Ce que fait réellement l’IDA
Le communiqué le décrit précisément : l’IDA « permet à un modèle d’utiliser à plusieurs reprises des calculs supplémentaires pour produire des réponses au-delà de ce qu’il pourrait générer directement, puis distille ces améliorations dans les poids du modèle ». On consacre du calcul d’inférence supplémentaire pour obtenir une meilleure réponse que celle fournie en un seul passage ; on entraîne le modèle sur ces meilleures réponses ; puis on répète l’opération. Il s’agit d’une famille de méthodes bien comprise et d’un point d’appui raisonnable pour créer une entreprise.
Ce que le cadrage habituel passe à côté
L’expression raccourcie accolée à ce tour de table est « IA auto-améliorante », ce qui suggère un système qui devient meilleur en production, en apprenant du travail qu’il effectue pour vous. Ce n’est pas ce que décrit le texte. L’IDA est une boucle d’entraînement : elle s’exécute en laboratoire, produit un nouvel ensemble de poids, puis est déployée. Le modèle que vous utilisez reste aussi statique que n’importe quel autre. La distinction n’est pas un détail de vocabulaire — un modèle qui se met à jour à partir des interactions clients soulève des questions entièrement différentes sur la gestion des données, la reproductibilité et l’évaluation qu’un modèle entraîné une fois puis figé.
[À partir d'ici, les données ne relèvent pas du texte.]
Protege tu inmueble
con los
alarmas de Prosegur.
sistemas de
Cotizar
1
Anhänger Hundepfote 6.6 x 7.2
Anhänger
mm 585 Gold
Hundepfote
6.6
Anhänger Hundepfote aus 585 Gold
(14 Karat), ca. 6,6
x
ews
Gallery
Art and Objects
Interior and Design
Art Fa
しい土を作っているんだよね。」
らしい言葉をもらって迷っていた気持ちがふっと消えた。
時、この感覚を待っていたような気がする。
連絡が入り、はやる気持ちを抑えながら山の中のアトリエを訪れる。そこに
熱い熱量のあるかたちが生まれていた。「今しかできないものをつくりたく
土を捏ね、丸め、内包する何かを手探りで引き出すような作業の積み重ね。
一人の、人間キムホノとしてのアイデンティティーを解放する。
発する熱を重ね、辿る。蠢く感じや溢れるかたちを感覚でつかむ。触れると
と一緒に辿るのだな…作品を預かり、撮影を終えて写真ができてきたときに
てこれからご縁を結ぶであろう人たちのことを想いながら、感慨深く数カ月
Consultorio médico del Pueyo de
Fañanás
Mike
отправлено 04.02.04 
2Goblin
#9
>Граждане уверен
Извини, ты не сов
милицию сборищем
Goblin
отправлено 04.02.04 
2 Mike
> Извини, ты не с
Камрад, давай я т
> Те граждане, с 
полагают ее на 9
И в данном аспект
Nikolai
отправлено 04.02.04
Le titre évoque le premier cas ; le communiqué décrit le second.
Aucun chiffre, du tout
Pour une entreprise dont la thèse produit affirme que sa technique génère de meilleurs modèles, le communiqué ne cite aucun résultat de benchmark — ni en codage, ni en raisonnement, ni par rapport à un modèle de base, ni face à un concurrent. Il ne mentionne pas non plus de valorisation. Une société en phase de amorçage n’a aucune obligation de publier l’un ou l’autre. Mais la combinaison des deux signifie qu’il n’y a rien dans l’annonce qui puisse être vérifié : la société affirme que la méthode fonctionne, et la seule preuve avancée est que six investisseurs pensent que c’est le cas.
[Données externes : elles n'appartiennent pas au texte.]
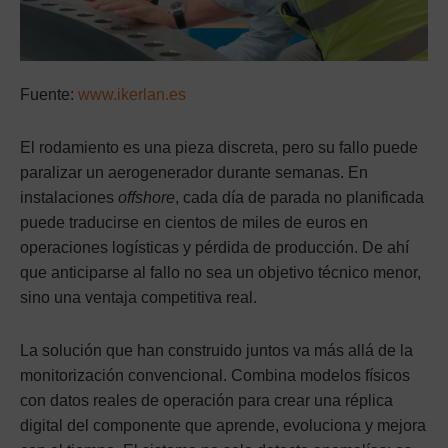
Fuente:
www.ikerlan.es
El rodamiento es una pieza discreta, pero su fallo puede
paralizar un aerogenerador durante semanas. En
instalaciones
offshore
, cada día de parada no planificada
puede traducirse en cientos de miles de euros en
operaciones logísticas y pérdida de producción. De ahí
que anticiparse al fallo no sea un objetivo técnico menor,
sino una ventaja competitiva real.
La solución que han construido juntos va más allá de la
monitorización convencional. Combina modelos físicos
con datos reales de operación para crear una réplica
digital del componente que aprende, evoluciona y mejora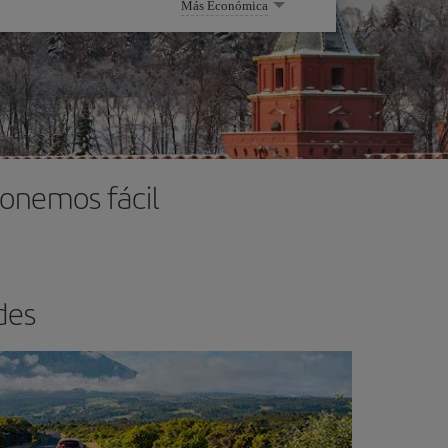
Más Económica
ponemos fácil
des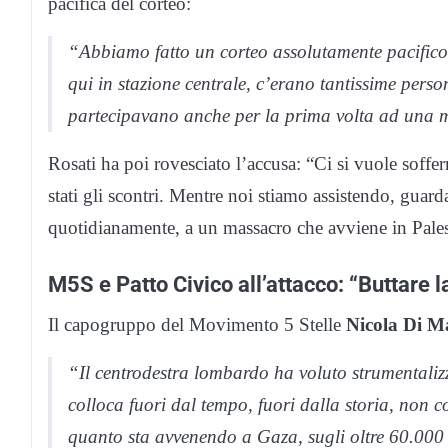
pacifica del corteo:
“Abbiamo fatto un corteo assolutamente pacifico,
qui in stazione centrale, c’erano tantissime perso
partecipavano anche per la prima volta ad una m
Rosati ha poi rovesciato l’accusa: “Ci si vuole soffe
stati gli scontri. Mentre noi stiamo assistendo, guard
quotidianamente, a un massacro che avviene in Pales
M5S e Patto Civico all’attacco: “Buttare la
Il capogruppo del Movimento 5 Stelle
Nicola Di M
“Il centrodestra lombardo ha voluto strumentalizzar
colloca fuori dal tempo, fuori dalla storia, no
quanto sta avvenendo a Gaza, sugli oltre 60.000 m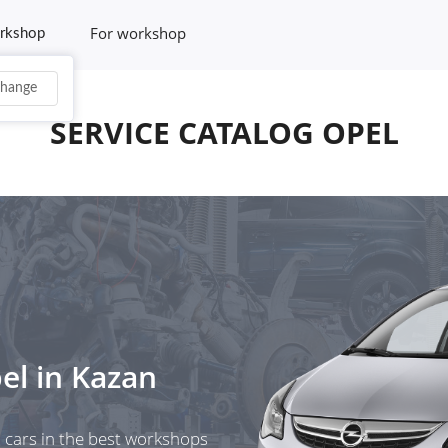
For workshop
rkshop
hange
SERVICE CATALOG OPEL
el
in
Kazan
l cars in the best workshops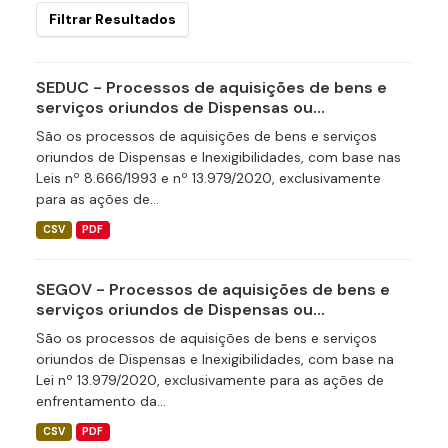
Filtrar Resultados
SEDUC - Processos de aquisições de bens e
serviços oriundos de Dispensas ou...
São os processos de aquisições de bens e serviços
oriundos de Dispensas e Inexigibilidades, com base nas
Leis nº 8.666/1993 e nº 13.979/2020, exclusivamente
para as ações de...
CSV
PDF
SEGOV - Processos de aquisições de bens e
serviços oriundos de Dispensas ou...
São os processos de aquisições de bens e serviços
oriundos de Dispensas e Inexigibilidades, com base na
Lei nº 13.979/2020, exclusivamente para as ações de
enfrentamento da...
CSV
PDF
Le client est aussi l’investisseur
Zscaler apparaît deux fois — comme participant au tour de table et comme utilisateur entreprise nommé. Les investisseurs stratégiques deviennent fréquemment des clients, et cela n’a rien d’irrégulier. Mais un client nommé qui finance aussi l’entreprise constitue un signal commercial plus faible qu’un client nommé qui ne participe pas au tour, et l’annonce ne distingue pas ces deux rôles. Au vu des éléments publiés, le nombre de clients entreprise indépendants de toute relation d’investissement divulgués dans ce communiqué est nul.